SLEEPLESS. TRE NOTTI INSONNI 

Fino al 9 FEBBRAIO 2020

Con il contributo di NEXT 2019 – Regione Lombardia


lo spettacolo è inserito nel palinsesto del Comune di Milano

DI CARYL CHURCHILL
traduzione Paola Bono
con Elena Callegari, Mario Sala
regia Lorenzo Loris
video Davide Pinardi
scena e decorazioni Daniela Gardinazzi
intervento pittorico Giovanni Franzi
costumi Nicoletta Ceccolini
luci e fonica Luigi Chiaromonte
collaborazione ai movimenti Barbara Geiger
spettacolo inserito nell’abbonamento Invito a Teatro 


Visto da Roberta Pasetti il 16 gennaio 2020

SLEEPLESS: TRE NOTTI INSONNI

SLEEPLESS: IL SONNO DELLA RAGIONE GENERA MOSTRI

Due attori, tre coppie, quattro personaggi: rimescolamenti di carte e di rapporti, di situazioni e di caratteri. Il testo di Caryl Churchill fa sorridere tutti, a prescindere dalla visione che si ha dell’Amore e del rapporto uomo-donna. Tra battibecchi, frecciatine e notti insonni si rimane indecisi sulla posizione da prendere nei diversi casi.

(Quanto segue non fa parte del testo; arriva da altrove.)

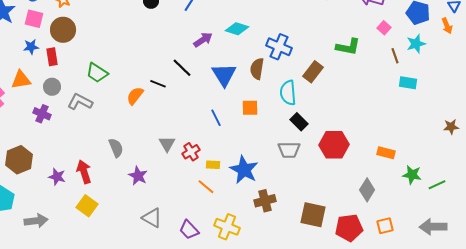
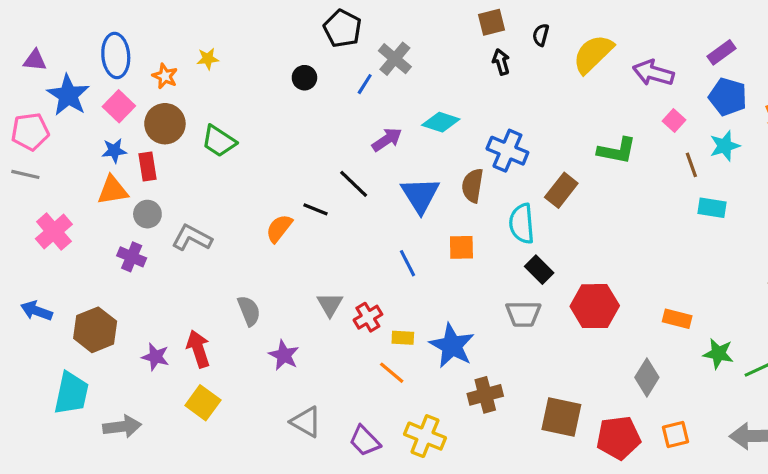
pink square: (34, 19) -> (119, 106), turned 30
green trapezoid: (97, 73) -> (219, 141), moved
orange triangle: (21, 80) -> (113, 190), moved

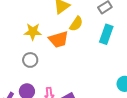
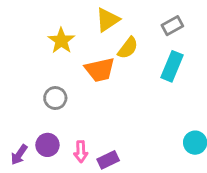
yellow star: (33, 32) -> (61, 41), moved, turned 30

Al teatro Out Off (dal 14/1 al 9/2) Elena Callegari e Mario Sala, per la regia di Lorenzo Loris, interpretano ogni situazione come se realmente appartenessero a quell’habitus. Indossano, insomma, tutti i personaggi a meraviglia.

La prima notte, lei senza aspirazioni, distrutta dagli anni e dalla fatica, lui ugualmente provato dall’alcool e dal lavoro. La seconda coppia: lei morta dentro, lui parla della trama di un film. Due situazioni da cliché, stereotipi voluti e che funzionano come assestamento del contesto. L’ultima notte è, a mio parere, il vero fulcro dello spettacolo, ed è la summa delle situazioni precedenti, una nuova coppia ma solite storie. Nessuno cambia, nessuno ama realmente. La storia si ripete, non c’è progresso, non ci sarà mai miglioramento perché l’essere umano ha il vizio di parlarsi sopra o, peggio, di parlare a vanvera, mentendo compulsivamente. Una mitomania congenita e mal celata. Nessun personaggio ascolta l’altro, lo scopo è esprimere il marasma di pseudo-opinioni che frullano nel proprio cervello. Un vizietto di tutti e che Caryl Churchill presenta rendendolo caricatura e facendoci ridacchiare scorgendo i difetti l’uno dell’altro. Ogni spettatore si trova, in vari punti, rappresentato e si compiace di immedesimarsi nella battuta sarcastica. Maschilismo qua e là, nei punti giusti perché il pubblico sia prima attirato nella trappola e inizi a pensare “beh, in effetti…”, per poi riscoprirsi nella palude del solito pensiero patriarcale.
Caryl Churchill ci mostra quanto sia facile piombare in dinamiche che pensiamo già lontane, quanto sia importante non smettere di lottare imbracciando l’arma della riflessione e del pensiero critico per scorgere i pidocchi rimasti attaccati al linguaggio e al comportamento dell’uomo medio (e anche meno medio).